E poi una dimostrazione di come sia difficile irreggimentare la cultura liberale viene dal ricordo della figura di Tommaso Padoa-Schioppa.
Fu lui a introdurre in Italia la cultura della spending review ma ebbe anche modo di definire le tasse come «una cosa bellissima».
Se dal punto di vista accademico la pretesa di disegnare un unico pensiero presenta qualche difficoltà , il tallone d’Achille dei neoliberisti sta caso mai nella scarsa efficacia delle politiche adottate per far fronte alla travolgente crisi dei debiti sovrani. I critici trovano consenso laddove dipingono i loro avversari alla continua e spasmodica ricerca di nuove misure che appaiano sufficientemente draconiane da tenere buoni i mercati.
Un’altra accusa portata ai liberisti è quella di non riuscir a tener presente nei loro schemi come a fronte di una finanza pienamente globalizzata la raccolta del consenso politico rimanga nazionale e di conseguenza la signora Merkel non sia propensa a barattare una concessione ai partner europei con il rischio di perdere le elezioni anche solo in un Land. Aver concesso ai mercati la patente di giudici imparziali non giova ai liberisti perchè quando Moody’s taglia in maniera sconsiderata il rating all’Italia, come è accaduto nei giorni scorsi, anche dal fronte lib si protesta e si invoca il legittimo sospetto.
Ma torniamo al «furto di informazione» denunciato da Gallino e Rossi.
Qualcuno ha fatto dell’ironia perchè si tratta di due editorialisti di punta della Repubblica e del Sole 24 Ore ma la verità  è che l’appello, quantunque parta da posizioni minoritarie, è destinato a vivacizzare il dibattito intellettuale sulla crisi.
Una società  aperta, come quella a cui ambiscono i liberali genuini, non dovrebbe aver problemi ad accettare la sfida perchè nel contraddittorio ci si migliora.

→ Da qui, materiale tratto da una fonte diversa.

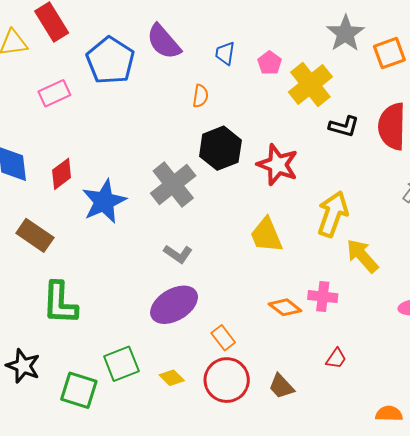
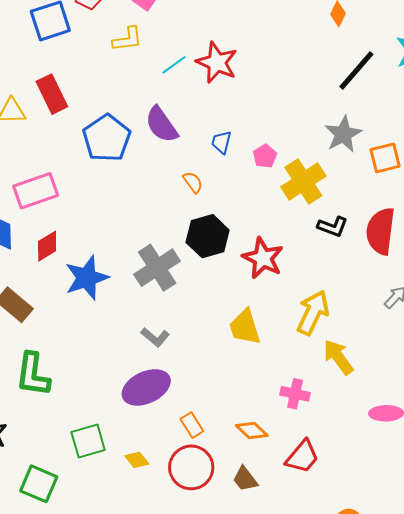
pink rectangle: (54, 93) -> (36, 191), moved, size x1.4
orange semicircle: (200, 96) -> (193, 182), turned -50
orange diamond: (285, 307) -> (252, 430), moved
red trapezoid: (336, 358) -> (302, 457), size x1.6
green square: (79, 390) -> (39, 484), moved

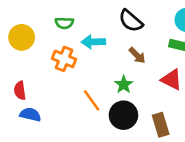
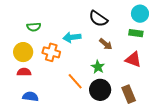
green semicircle: (64, 23) -> (34, 27), moved
yellow circle: (22, 37) -> (23, 52), moved
red semicircle: (20, 91) -> (24, 72), moved, turned 104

L’unico rischio sta nell’eterno ritorno del derby Keynes vs von Hayek perchè per superare la crisi più che consultare i sacri testi varrà  attingere a un sano pragmatismo. Deng Xiao Ping, l’uomo che ha convertito al mercato il maggior numero di persone al mondo, soleva dire che di un gatto non conta il colore bensì che sappia far bene il loro lavoro di acchiappatopi.

Dario di Vico
(da “il Corriere della Sera“)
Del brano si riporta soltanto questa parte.